Cutting the apron strings: Gaining confidence to venture out on your own

If you are in a job and have come on as a junior, then you need to accept the role as student and learn as much as you can from the people around you who have been on the job for a long time. But when is it time to take control and venture out on your own?

It is sometimes easy to stay in the student role because it is safe and if you have a strong mentor to live in their shadow, but that is not good for your career development. There does come a time when you need to step out of your comfortable position and take on the challenge of what you have learned.

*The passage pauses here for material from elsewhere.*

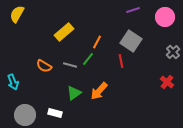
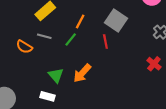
gray line: (70, 65) -> (44, 36), moved
green triangle: (74, 93) -> (56, 75), turned -35
white rectangle: (55, 113) -> (47, 96), moved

Here are some things that may be helpful to you:
  1. Accept mentorship if it is offered to you. This is invaluable and will help you in your career. Your co-workers will also be a source of information and help. They want to see you contributing to the team as quickly as possible.
  2. Don’t be afraid to ask questions, but you will find if you write the answer down in a Secretarial Manual, you will not have to ask as often. You can then refer back to it as often as you need to until you become comfortable with the task. It is always good however to get clarification if you do not understand a task that is given to you and then you might have to adjust what you have written about that particular task in your Manual.
  3. Evaluate yourself from time to time. You will notice you will refer less and less to your Manual as you start to know the ropes. See this as personal progress and know you are getting to a place where you will be able to take on some tasks on your own.
  4. If you are comfortable in an area and want to try to do it on your own, then do so, but initially I would recommend that you check with your mentor, or a co-worker, and go over it with them. You will reaffirm to yourself your knowledge of the task and give confidence to your mentor that you have been listening and learning. Many times the mentor has to also learn to let go and let you fly on your own.
  5. Don’t be discouraged if you make a mistake. This is part of the learning process. Take ownership of the error, but don’t dwell on it. Learn from your mistakes and try not to repeat them.
  6. Take the time to look things over. You are not in a race, although at times it might seem so with the pressures and stresses of today’s office environment. You want to get it done quickly, but it also needs to be accurate.
  7. As you gain confidence and take baby steps out on your own, you will see that others will start looking to you for help. Be available when the next new person comes on board. Learning through teaching is an excellent way to grow professionally.